Shares of Canada’s largest cannabis producers took a dive Wednesday after a number of them reported disappointing earnings this week.
Shares in Canopy Growth, which reported a wider quarterly loss and a revenue slowdown as operating expenses soared ahead of legalization, were down some 13 per cent as of 1:30 pm ET Wednesday.

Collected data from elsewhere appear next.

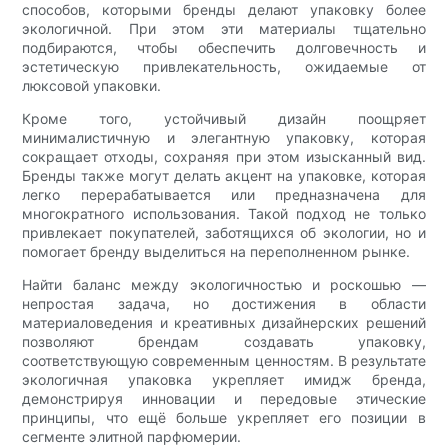
способов, которыми бренды делают упаковку более
экологичной. При этом эти материалы тщательно
подбираются, чтобы обеспечить долговечность и
эстетическую привлекательность, ожидаемые от
люксовой упаковки.
Кроме того, устойчивый дизайн поощряет
минималистичную и элегантную упаковку, которая
сокращает отходы, сохраняя при этом изысканный вид.
Бренды также могут делать акцент на упаковке, которая
легко перерабатывается или предназначена для
многократного использования. Такой подход не только
привлекает покупателей, заботящихся об экологии, но и
помогает бренду выделиться на переполненном рынке.
Найти баланс между экологичностью и роскошью —
непростая задача, но достижения в области
материаловедения и креативных дизайнерских решений
позволяют брендам создавать упаковку,
соответствующую современным ценностям. В результате
экологичная упаковка укрепляет имидж бренда,
демонстрируя инновации и передовые этические
принципы, что ещё больше укрепляет его позиции в
сегменте элитной парфюмерии.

Shares in rival Tilray were down nearly 9 per cent while Aurora Cannabis was down 8 per cent.
The slowdown in Canopy Growth’s revenues during the quarter ended Sept. 30 stemmed from “hiccups” in shipping medical cannabis to Germany and the “hubbub” around the legalization of adult use pot on Oct. 17 distracting its medical patient base, said Canopy’s co-chief executive Bruce Linton.
There was little revenue during the quarter from the Canadian adult use market, with only limited shipments “stress testing” the system with provinces and territories, he added.
“It is the first time in our history that I’m aware of that we actually had a slowdown, but it was more of a distraction than a pattern,” Linton told analysts on a conference call Wednesday.
The Smiths Falls, Ont.-based company reported a loss of $330.6 million in the quarter, amounting to $1.52 per share compared with a loss of $1.6 million or a penny per share a year ago. Analysts had expected a loss of 12 cents per share, according to Thomson Reuters Eikon.